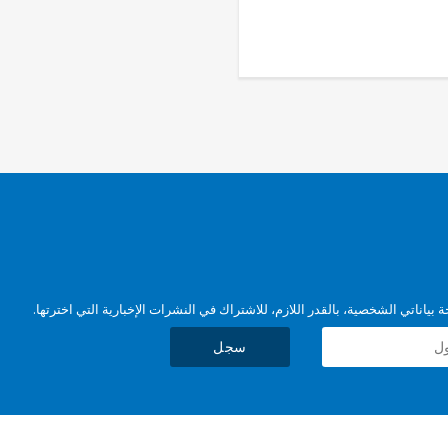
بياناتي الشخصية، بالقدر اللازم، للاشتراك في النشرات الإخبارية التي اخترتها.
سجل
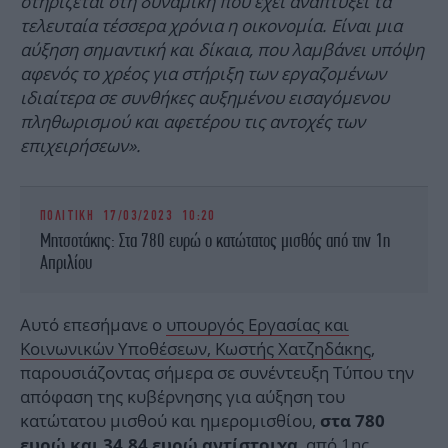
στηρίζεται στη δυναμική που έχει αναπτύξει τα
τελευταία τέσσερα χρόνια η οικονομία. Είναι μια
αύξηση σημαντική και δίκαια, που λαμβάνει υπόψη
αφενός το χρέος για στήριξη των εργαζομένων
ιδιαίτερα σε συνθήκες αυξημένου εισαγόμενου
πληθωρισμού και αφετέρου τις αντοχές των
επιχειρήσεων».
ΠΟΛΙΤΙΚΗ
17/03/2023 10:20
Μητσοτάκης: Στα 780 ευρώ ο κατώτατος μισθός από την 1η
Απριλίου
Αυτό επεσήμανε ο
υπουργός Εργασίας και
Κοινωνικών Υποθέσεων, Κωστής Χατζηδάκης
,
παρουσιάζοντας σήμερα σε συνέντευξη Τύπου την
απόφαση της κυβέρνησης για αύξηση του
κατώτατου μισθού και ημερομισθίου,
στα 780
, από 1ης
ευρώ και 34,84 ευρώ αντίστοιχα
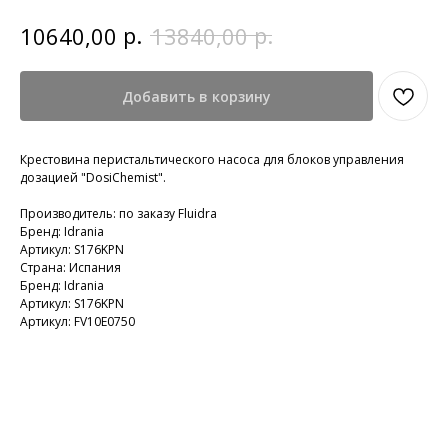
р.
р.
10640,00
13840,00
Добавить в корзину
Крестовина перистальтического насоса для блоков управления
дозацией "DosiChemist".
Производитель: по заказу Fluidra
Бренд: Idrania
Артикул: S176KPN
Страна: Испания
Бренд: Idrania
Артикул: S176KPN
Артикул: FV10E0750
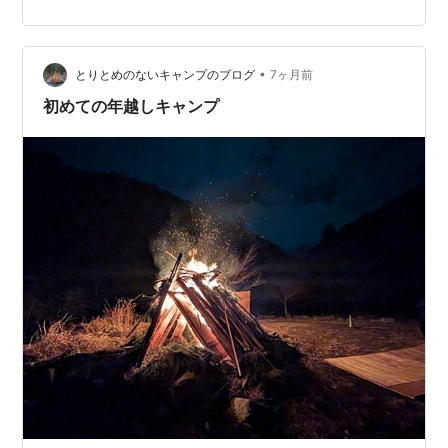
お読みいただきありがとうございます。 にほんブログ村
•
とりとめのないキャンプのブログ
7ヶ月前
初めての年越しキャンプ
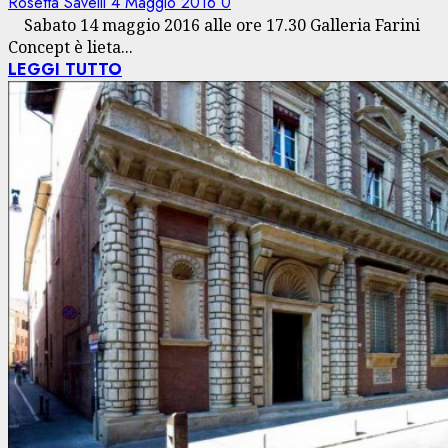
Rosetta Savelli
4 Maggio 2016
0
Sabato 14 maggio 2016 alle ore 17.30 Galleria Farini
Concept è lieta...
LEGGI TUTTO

■ Task prompt
For the string "αύξηση", go line by line through the material and copy every line that has it.

■ Expected output
αύξηση σημαντική και δίκαια, που λαμβάνει υπόψη
απόφαση της κυβέρνησης για αύξηση του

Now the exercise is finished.